The accreditation process is a rigorous procedure that includes a comprehensive self-study, a four-day series of evaluations, interviews and review of student work. A team of site visitors, the evaluation committee and the accreditation commission assess the program throughout the accreditation process. All the evaluators are experienced interior design practitioners and educators.
"A degree from a CIDA accredited program is increasingly important as a requirement for professional certification of interior designers," said Nancy Hiss, Marylhurst's Interior Design program director. "Our graduates will exemplify design excellence and will practice current professional standards that include principles of sustainability."
Marylhurst students gain knowledge and practical experience in areas such as design, architectural drawing, space planning, materials selection, professional practices, structures and building systems. They learn how to identify and solve problems related to people and their use of interior space. Graduates are able to apply creative, technical and functional solutions within a structure to enhance the quality of interior spaces.
"As an interior design student at Marylhurst University, I experienced a rewarding education and learned the most current practical skills necessary to create quality design within our communities," said Lorelei Magee, 2006 graduate from Vancouver, Wash.
"We have been strategically planning our growth and development over the last few years," said Peggy Suzio, Marylhurst interior design faculty. "This national accreditation is a testament to the high quality of our program that is a direct result of the participation and effort from our students and faculty."
Standards developed by interior design practitioners and educators along with a concern for continued growth and development are central to accreditation. Through graduation from a program accredited by CIDA, students can be confident that they received an education that is recognized by the interior design profession as meeting educational requirements for entry into the profession.
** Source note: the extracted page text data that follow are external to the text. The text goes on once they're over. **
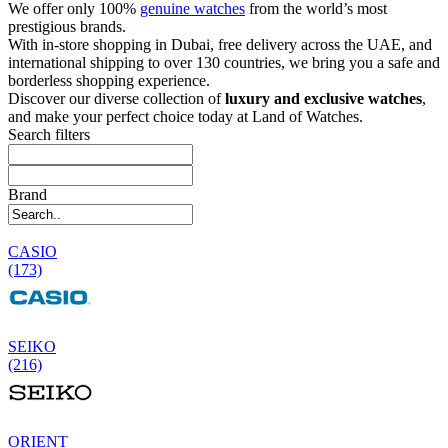
We offer only 100%
genuine watches
from the world’s most
prestigious brands.
With in-store shopping in Dubai, free delivery across the UAE, and
international shipping to over 130 countries, we bring you a safe and
borderless shopping experience.
Discover our diverse collection of
luxury and exclusive watches
,
and make your perfect choice today at Land of Watches.
Search filters
Brand
CASIO
(173)
SEIKO
(216)
ORIENT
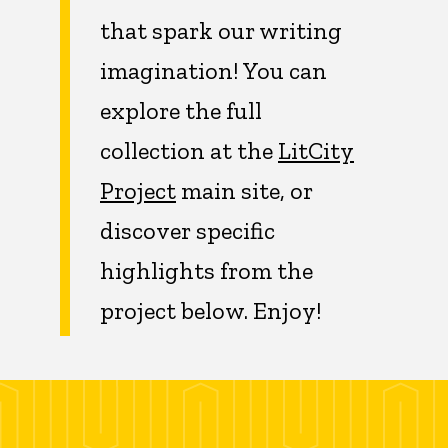
that spark our writing
imagination! You can
explore the full
collection at the
LitCity
Project
main site, or
discover specific
highlights from the
project below. Enjoy!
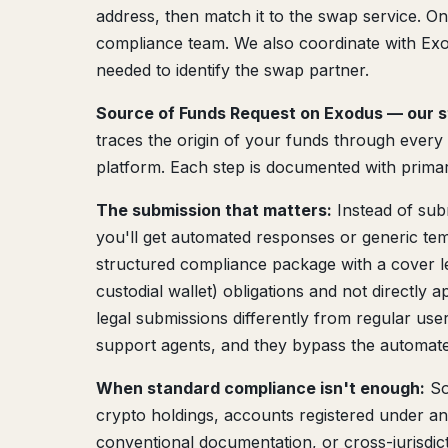
address, then match it to the swap service. On
compliance team. We also coordinate with Exod
needed to identify the swap partner.
Source of Funds Request on Exodus — our s
traces the origin of your funds through every l
platform. Each step is documented with primar
The submission that matters:
Instead of sub
you'll get automated responses or generic tem
structured compliance package with a cover let
custodial wallet) obligations and not directly
legal submissions differently from regular use
support agents, and they bypass the automat
When standard compliance isn't enough:
So
crypto holdings, accounts registered under 
conventional documentation, or cross-jurisdic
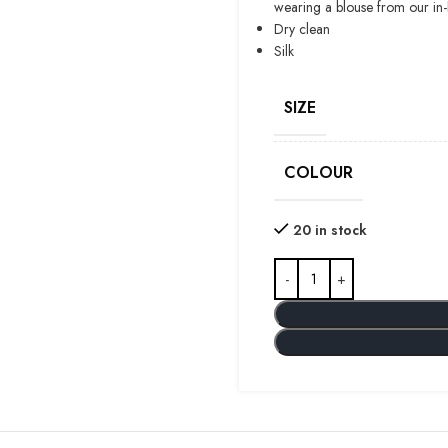
wearing a blouse from our in
Dry clean
Silk
SIZE
COLOUR
20 in stock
The interior design curriculum at Marylhurst University prepares students for professional practice through a comprehensive curriculum that integrates interior design, architecture and art. One of the program's goals is to educate students to be effective and creative practitioners of interior design who are broad-minded and possess high-quality critical thinking skills.
"With the solid foundation of professional accreditation, Marylhurst's Interior Design program will continue to grow in response to developing technology and materials, an increased understanding of human needs and a greater sensitivity to our environment," said Hiss.
The Marylhurst campus provides a unique learning environment for students. Situated on 70 acres, it has a contemplative natural beauty with wooded greenbelts encompassing its perimeter and a spectacular view of Mt. Hood. This natural setting is a tranquil and inspiring environment for learning and teaching.
Marylhurst is located 10 minutes south of Portland on Highway 43 and is #1 in the Pacific Northwest for small class size according to U.S. News & World Report.
More about The Council for Interior Design Accreditation (CIDA)
The Council for Interior Design Accreditation (CIDA), previously named Foundation for Interior Design Education Research (FIDER), is a specialized accrediting agency for interior design programs at colleges and universities in the United States and Canada. Its mission is to provide the foundation for future excellence in the interior design profession by setting standards for education and accrediting academic programs that meet those standards.
Professional level programs accredited by the Council for Interior Design Accreditation voluntarily place themselves before the scrutiny of the profession to ensure that students receive an education that will serve them not only during their time at school, but also prepare them for future professional growth. Students enrolled in an accredited interior design program can be confident that the program meets the quality standards recognized by the profession.